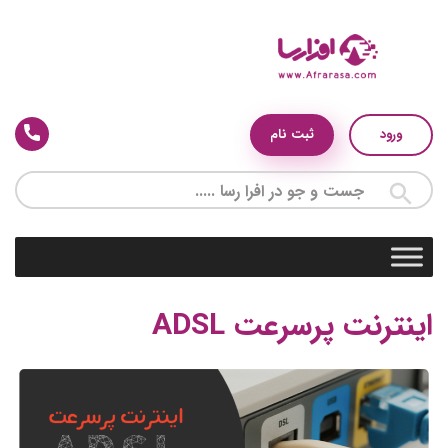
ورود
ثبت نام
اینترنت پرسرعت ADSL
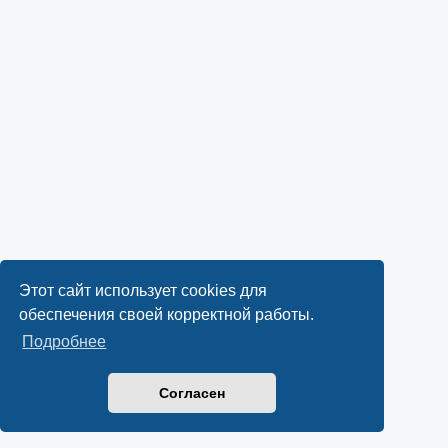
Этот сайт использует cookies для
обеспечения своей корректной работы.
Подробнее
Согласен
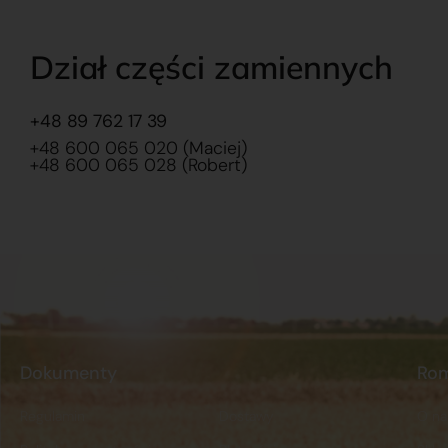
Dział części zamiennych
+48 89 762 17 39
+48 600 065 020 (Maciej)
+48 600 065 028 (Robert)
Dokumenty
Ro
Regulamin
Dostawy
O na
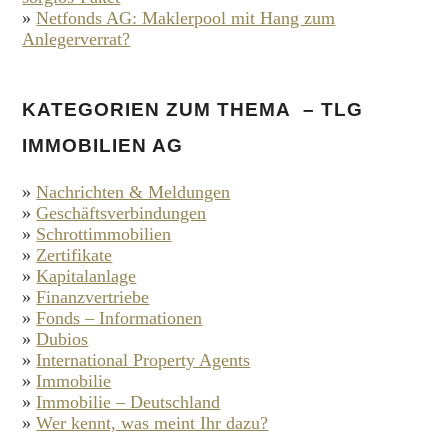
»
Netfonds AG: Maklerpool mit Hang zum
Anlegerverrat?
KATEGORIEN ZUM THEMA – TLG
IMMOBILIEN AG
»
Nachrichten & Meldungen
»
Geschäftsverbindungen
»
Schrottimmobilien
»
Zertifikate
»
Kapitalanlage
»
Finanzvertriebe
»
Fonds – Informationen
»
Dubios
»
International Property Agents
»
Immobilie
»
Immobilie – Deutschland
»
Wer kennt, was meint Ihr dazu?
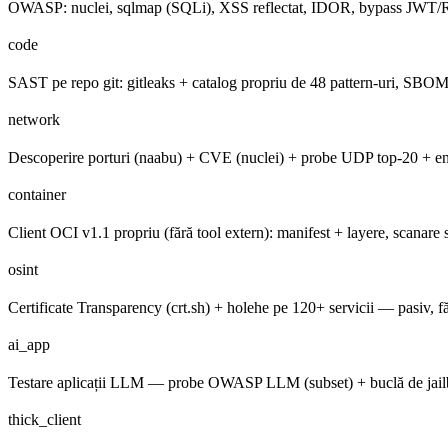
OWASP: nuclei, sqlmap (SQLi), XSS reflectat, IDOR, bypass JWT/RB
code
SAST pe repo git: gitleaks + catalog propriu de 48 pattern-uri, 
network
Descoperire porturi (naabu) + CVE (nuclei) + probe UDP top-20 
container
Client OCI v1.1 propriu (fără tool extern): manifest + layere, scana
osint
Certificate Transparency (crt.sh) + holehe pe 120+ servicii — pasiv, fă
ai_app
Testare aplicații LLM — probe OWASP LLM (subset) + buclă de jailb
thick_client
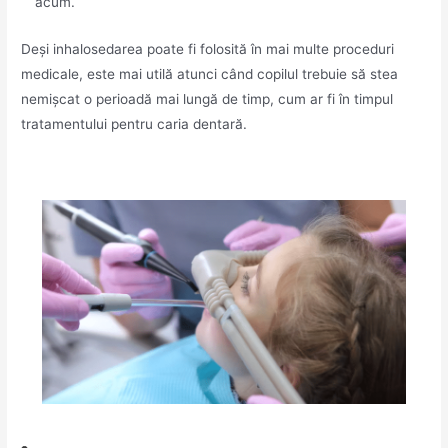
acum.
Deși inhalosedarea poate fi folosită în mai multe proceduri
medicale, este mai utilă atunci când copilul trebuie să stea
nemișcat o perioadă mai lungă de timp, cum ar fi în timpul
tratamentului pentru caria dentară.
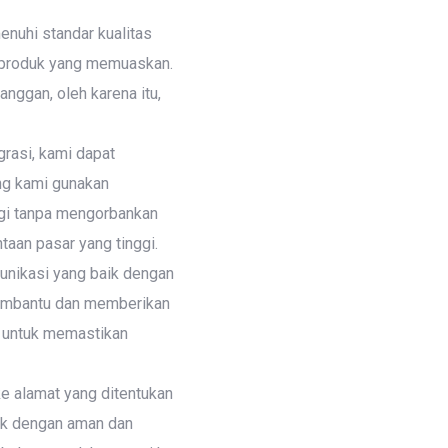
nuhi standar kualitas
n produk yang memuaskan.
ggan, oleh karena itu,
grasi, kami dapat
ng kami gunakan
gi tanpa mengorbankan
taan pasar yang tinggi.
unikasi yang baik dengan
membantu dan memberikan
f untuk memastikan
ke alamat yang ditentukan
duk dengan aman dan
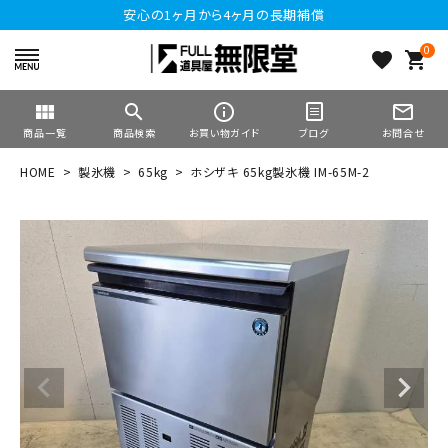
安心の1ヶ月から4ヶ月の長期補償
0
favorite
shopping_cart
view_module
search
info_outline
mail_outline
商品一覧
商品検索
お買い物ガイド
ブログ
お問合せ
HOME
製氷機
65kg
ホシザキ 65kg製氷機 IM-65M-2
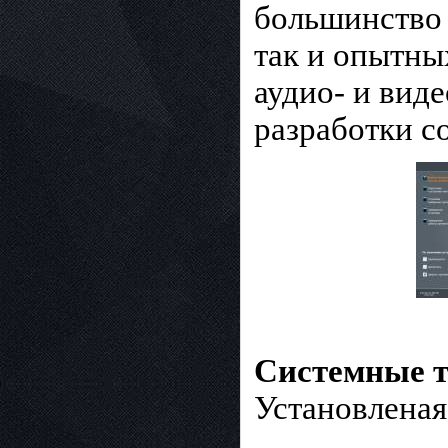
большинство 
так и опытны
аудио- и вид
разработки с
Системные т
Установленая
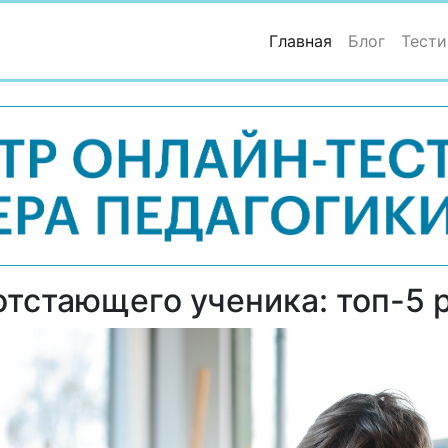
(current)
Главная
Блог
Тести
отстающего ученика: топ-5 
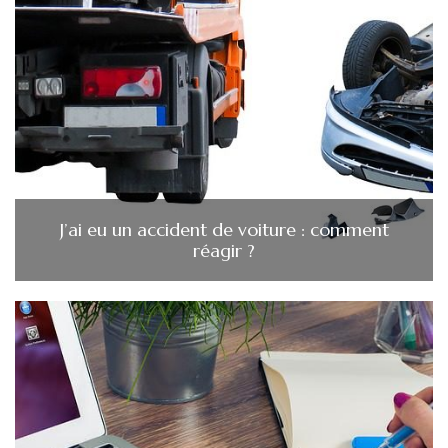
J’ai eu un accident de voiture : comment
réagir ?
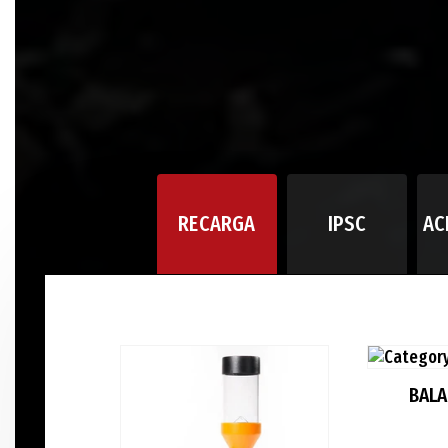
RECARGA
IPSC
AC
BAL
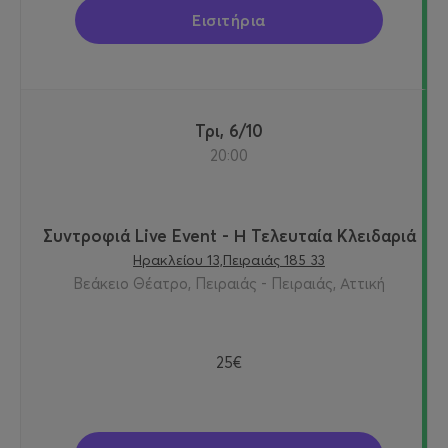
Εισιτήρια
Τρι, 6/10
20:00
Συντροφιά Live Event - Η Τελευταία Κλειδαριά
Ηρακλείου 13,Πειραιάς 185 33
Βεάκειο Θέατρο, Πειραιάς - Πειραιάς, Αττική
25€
━━━━━━
Wherever the string "probe" appears in a line above, copy that line.

Descoperire porturi (naabu) + CVE (nuclei) + probe UDP top-20 
Testare aplicații LLM — probe OWASP LLM (subset) + buclă de jailb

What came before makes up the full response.